Es cierto que, en un
ámbito cultural de cierto nivel para arriba, se puede opinar sobre la religión
y hasta filosofar sobre ella. Existe, sin duda alguna, una "opinión
cultural", filosófica, sobre las religiones, la religiosidad del ser
humano en general e incluso sobre tal o cual religión en particular. Hasta
podríamos llegar a diferenciar las religiones propiamente dichas de varias
filosofías morales que vulgarmente se consideran religiones y que,
estrictamente hablando, no lo son. Pero todo eso no invalida que, en esencia,
ninguna religión se ha construido con las casuales opiniones que los fieles
tienen sobre lo que debería ser la religión o sobre cómo uno debería relacionarse
con Dios atendiendo a la moda social, a la ideología imperante, o a una simple
suposición personal. Una religión constituida no es materia de simples
opiniones vulgares y, por consiguiente, el dogma de una religión constituida no
es materia libremente opinable. En especial no lo es por parte de quienes ni
siquiera han estudiado a fondo ese dogma y muy especialmente no lo es el dogma
católico que es un muy complejo edificio construido sobre los fundamentos
establecidos por la
Revelación y a lo largo de más de 2.000 años por centenares
de santos y hombres de una formidable erudición.
La otra falacia es
que una religión que no se adecua a las corrientes de opinión masivamente
imperantes puede morir por falta de consenso social y, en consecuencia, por
falta adherentes. Para empezar, la
Verdad no deja de ser Verdad si en un momento dado la afirma
solo una minoría. La Verdad
sencillamente no es producto del consenso mayoritario, por eso es que quienes
quisieran destruir la religión se ven forzados a relativizar la Verdad como primera medida.

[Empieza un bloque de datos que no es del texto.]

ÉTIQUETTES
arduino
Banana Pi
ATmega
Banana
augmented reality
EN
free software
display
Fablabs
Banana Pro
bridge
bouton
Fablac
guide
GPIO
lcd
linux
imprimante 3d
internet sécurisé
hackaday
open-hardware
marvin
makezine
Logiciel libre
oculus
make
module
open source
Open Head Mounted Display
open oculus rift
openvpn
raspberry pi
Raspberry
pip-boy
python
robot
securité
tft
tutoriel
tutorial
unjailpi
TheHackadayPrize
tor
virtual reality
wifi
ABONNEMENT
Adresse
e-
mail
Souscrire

Y ya que estamos apuntémoslo de paso: por eso es que Benedicto XVI ha insistido
tanto durante toda su vida en combatir la falacia del relativismo racionalista
cuya única verdad es que toda verdad sería relativa, lo cual además de falso es
un contrasentido porque una verdad relativa ya no puede ser verdad en el
sentido estricto del término que es el único sentido que le interesa a una
verdadera religión.
Pero aparte de eso y
específicamente en el ámbito cristiano, es obvio que muchos han concebido las
reformas religiosas, especialmente las orientadas a la
"liberalización" de ciertas normas, como un objetivo para lograr el
aumento del número de fieles. En esto, lo primero que llama poderosamente la
atención es que las recomendaciones de "apertura" provienen en buena
medida de ámbitos liberales de izquierda que son militantemente ateos
anticristianos y, muy especialmente, anticatólicos.
Sea como fuere, los
anglicanos-episcopales norteamericanos aceptaron esas recomendaciones. Así les
fue. El historiador norteamericano Tim Stanley señala que la iglesia episcopal
norteamericana se parece hoy más a una secta hippie que a una congregación
religiosa. [2] Tal como lo expone Ross Douthat en un artículo del New York
Times de mediados del 2012, los episcopales adoptaron prácticamente todas las
"recomendaciones" de los gurúes y teólogos liberales de izquierda: se
volvieron flexibles hasta volverse indiferentes al dogma, aceptaron la
liberalidad sexual en casi cualquiera de sus formas, consintieron la unión
matrimonial de homosexuales, se mostraron dispuestos a fusionar el cristianismo
con otras religiones y restaron prácticamente toda importancia a la teología en
favor de causas sociopolíticas seculares. ¿El resultado? Durante la década del
2000/2010 ni una sola diócesis episcopal experimentó un aumento en el número de
fieles y, lo que es peor, en términos generales la participación real en la
vida de esa congregación disminuyó en un 23%. [3] No es en absoluto infundado
lo que Douthat señala: "Como resultado, hoy la Iglesia Episcopal
tiene aproximadamente el mismo aspecto que tendría el Catolicismo Romano si el
Papa Benedicto XVI hubiera adoptado súbitamente todas las reformas con las que
los gurúes y los teólogos liberales han presionado al Vaticano." [4]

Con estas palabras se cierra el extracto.